What is your operating system? I must tell you this first.

One or more of the identified infections is a rootkit component. Rootkits are very dangerous because they use advanced techniques (backdoors) as a means of accessing a computer system that bypasses security mechanisms and steal sensitive information which they send back to the hacker. Many rootkits can hook into the Windows 32-bit kernel, and patch several APIs to hide new registry keys and files they install. Remote attackers use backdoor Trojans and rootkits as part of an exploit to gain unauthorized access to a computer and take control of it without your knowledge.

If your computer was used for online banking, has credit card information or other sensitive data on it, all passwords should be changed immediately to include those used for banking, email, eBay, paypal and online forums. You should consider them to be compromised. They should be changed by using a different computer and not the infected one. If not, an attacker may get the new passwords and transaction information. Banking and credit card institutions should be notified of the possible security breach. Because your computer was compromised please read How Do I Handle Possible Identify Theft, Internet Fraud and CC Fraud?
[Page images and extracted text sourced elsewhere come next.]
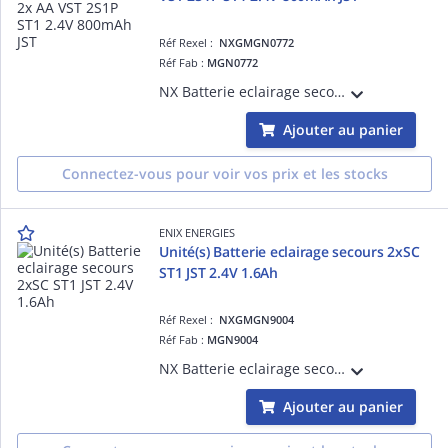
Réf Rexel :
NXGMGN0772
Réf Fab :
MGN0772
NX Batterie eclairage secours 2x AA VST 2S1P ST1 2.4V 800mAh JST vendu par Pack(s)
Ajouter au panier
Connectez-vous pour voir vos prix et les stocks
ENIX ENERGIES
Unité(s) Batterie eclairage secours 2xSC
ST1 JST 2.4V 1.6Ah
Réf Rexel :
NXGMGN9004
Réf Fab :
MGN9004
NX Batterie eclairage secours 2xSC ST1 JST 2.4V 1.6Ah vendu par Unité(s)
Ajouter au panier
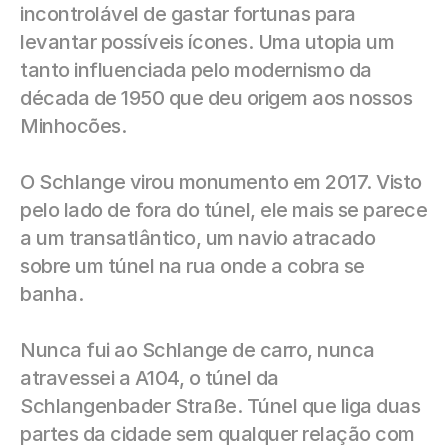
incontrolável de gastar fortunas para 
levantar possíveis ícones. Uma utopia um 
tanto influenciada pelo modernismo da 
década de 1950 que deu origem aos nossos 
Minhocões.
O Schlange virou monumento em 2017. Visto 
pelo lado de fora do túnel, ele mais se parece 
a um transatlântico, um navio atracado 
sobre um túnel na rua onde a cobra se 
banha.
Nunca fui ao Schlange de carro, nunca 
atravessei a A104, o túnel da 
Schlangenbader Straße. Túnel que liga duas 
partes da cidade sem qualquer relação com 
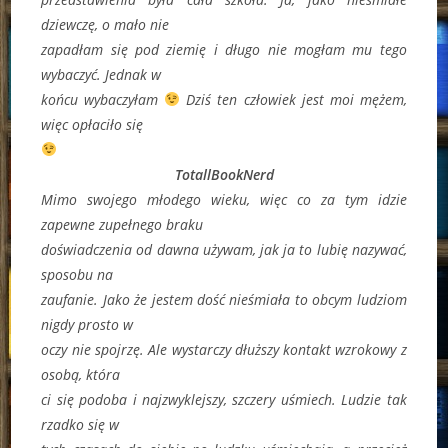
dziewczę, o mało nie
zapadłam się pod ziemię i długo nie mogłam mu tego
wybaczyć. Jednak w
końcu wybaczyłam
Dziś ten człowiek jest moi mężem,
więc opłaciło się
TotallBookNerd
Mimo swojego młodego wieku, więc co za tym idzie
zapewne zupełnego braku
doświadczenia od dawna używam, jak ja to lubię nazywać,
sposobu na
zaufanie. Jako że jestem dość nieśmiała to obcym ludziom
nigdy prosto w
oczy nie spojrzę. Ale wystarczy dłuższy kontakt wzrokowy z
osobą, która
ci się podoba i najzwyklejszy, szczery uśmiech. Ludzie tak
rzadko się w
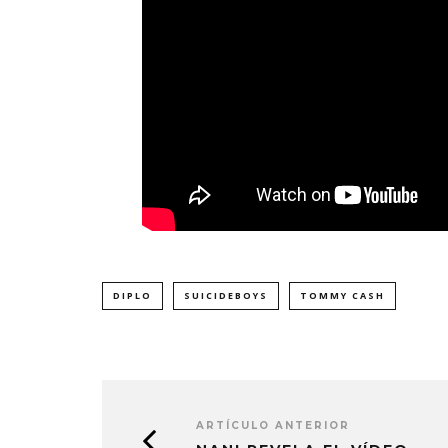
DIPLO
SUICIDEBOYS
TOMMY CASH
ARTÍCULO ANTERIOR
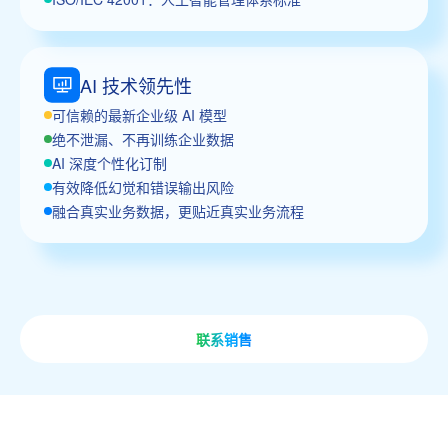
AI 技术领先性
可信赖的最新企业级 AI 模型
绝不泄漏、不再训练企业数据
AI 深度个性化订制
有效降低幻觉和错误输出风险
融合真实业务数据，更贴近真实业务流程
联系销售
Although the rootkit was identified and removed, your PC has likely been compromised and there is no way to be sure the computer can ever be trusted again. It is dangerous and incorrect to assume that because the rootkit has been removed the computer is now secure. Further, in some instances an infection may have caused so much damage to your system that it cannot be completely cleaned or repaired. The malware may leave so many remnants behind that security tools cannot find them. Many experts in the security community believe that once infected with this type of malware, the best course of action is to wipe the drive clean, reformat and reinstall the OS. Please read:

"When should I re-format? How should I reinstall?"

Should you decide not to follow that advice, we will do our best to help clean the computer of any infections but we cannot guarantee it to be trustworthy or that the removal will be successful. If you wish to proceed, please do the following.

Please print out and follow these instructions: "How to use SDFix". <- This program is for Windows 2000/XP ONLY.
When using this tool, you must use the Administrator's account or an account with "Administrative rights"
  • Disconnect from the Internet and temporarily disable your anti-virus, script blocking and any real time protection programs before performing a scan.
  • When done, the SDFix report log will open in notepad and automatically be saved in the SDFix folder as Report.txt.
  • If SDFix is unable to run after rebooting from Safe Mode, run SDFix in either Mode, and type F, then press Enter for it to finish the final stage and produce the report.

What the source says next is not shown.